In 2018, almost all stocks had negative yields at an average annual rate of return of -8.5%. This time only "ENPH" and "RUN" exhibited the only positive annual rate of return at 81.9% and 84.0% respectively.
After running a built in timer in our refactored Excel VBA script, we found the initial script run time dropped from 0.278 seconds to 0.0625 seconds.
First, here's a comparison of the script run time for the original version and the refactored script analysis of 2017 stocks.
Now, here's a comparison of the script run times of the 2018 stocks.
Overall, refactoring our code allowed for the same stock analysis function to be carried out about four times faster than the original script.
In general, refactoring code is an advantageous process. An unoptimized script could take a very long time to run if it is not optimized. The first way a code is written is generally one of the easiest solutions a programmer can find. The relief a programmer may experience from solving a problem may cause them to overlook how the code could be optimized and run better. Often, a code may take unnecessary steps to repeatedly scan through all lines of data. This can lead to an inefficient use of time for a business. The implied method of refactoring a code is to cut out unnecessary steps without compromising the precision and efficiency of the code. Thus, a major advantage to refactoring code is improved efficiency which leads to saving a lot of time processing information.

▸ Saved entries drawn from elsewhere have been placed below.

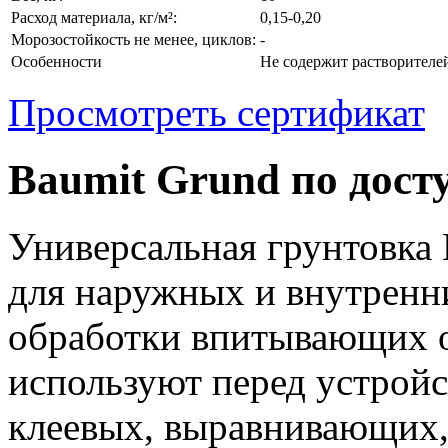
Расход материала, кг/м²:
0,15-0,20
Морозостойкость не менее, циклов:
-
Особенности
Не содержит растворителе
Просмотреть сертификат
Baumit Grund по дос
Универсальная грунтовка 
для наружных и внутренни
обработки впитывающих о
используют перед устройс
клеевых, выравнивающих,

A general disadvantage to refactoring code is that sometimes not everyone working with code will know exactly how the code works, even though it is a useful tool for a company. If you begin to refactor code without knowing how it works, it could lead to systematic mistakes and it can become a huge waste of time. Also, if a code is not tested extensively with real world data, a subsequently refactored code might lead to processing results which were not originally intended. For example, if a programmer refactors and modifies a code to yield an output which differs from the original control output, they would be compromising the original function of the code instead of enhancing it.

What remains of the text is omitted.